In between, there are a number of special events: The Daley Screening ends a year-long quest to see a new movie every day with a double feature of Aliens and Miami Connection on Saturday evening; the annual Oscar party is on Sunday, and there's a "special premiere screening" of Our Vinyl Weighs a Ton: This Is Stones Throw Records with the labels founder Peanut Butter Wolf attending and doing on Q&A on Tuesday night.
- Harmony Korine comes to the Harvard Film Archive as they wrap up their Harmony & Anarchy retrospective with julien donkey-boy on Friday, Mister Lonely on Saturday, Spring Breakers on Sunday, and Trash Humpers on Monday. All at 7pm, with Mr. Korine in person for the latter two. The rest of the weekend is filled out with more Fortunes of the Western: Gunman's Walk at 9:30pm Friday, Budd Boetticher's Seven Men From Now at the same time Saturday, and Terror in a Texas Town at 5pm Sunday.
- The Museum of Fine Arts has a quiet weekend, with Cousin Jules screening once a day on Friday, Saturday, Sunday, and Wednesday. It will continue into next week, overlapping with the fourth annual Hollywood Scriptures Film Series. This year's theme is "The Search for Meaning: Home, Hope, and Identity", with a panel discussion after each screening. The series kicks off on Wednesday with David Cronenberg's Cosmopolis.

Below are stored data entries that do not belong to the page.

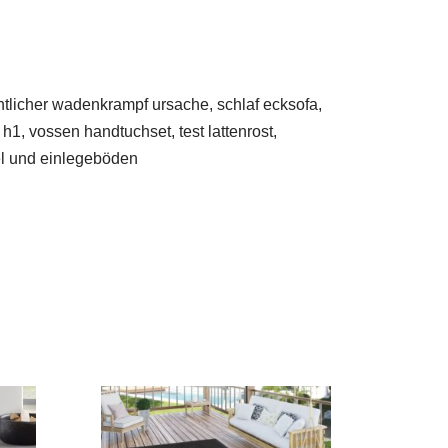
chtlicher wadenkrampf ursache, schlaf ecksofa,
1, vossen handtuchset, test lattenrost,
el und einlegeböden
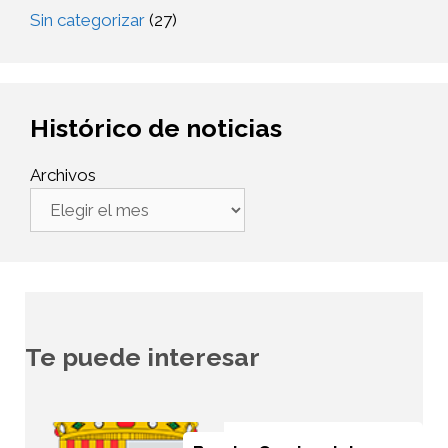
Sin categorizar
(27)
Histórico de noticias
Archivos
Te puede interesar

- The Regent Theatre has three movies this week. The Gathr Preview Series entry is On My Way, which features Catherine Deneuve as a former beauty queen who goes on a drive to clear her head and just keeps going. It's Monday and it looks like it will be playing upstairs. The other two screenings are unusual events: Shadows of Liberty, a documentary on how corporate control is corrupting the news industry, plays Tuesday night with director Jean-Phillippe Tremblay on hand as well as comedians Jimmy Tingle & Matthew Filipowicz. And then on Thursday there's the Feature Film Project's Everyone's Going to Die, an indie from the UK with the ominous tagline that "the cinema-going public across the USA is going to decide this film's theatrical fate!" Ominous!
My plans? Well, geez, gotta find a way to see Her and The Wind Rises before Sunday night, and probably fit a trip to the furniture store for Stalingrad in there too. And then after On My Way, maybe there will be time for Non-Stop.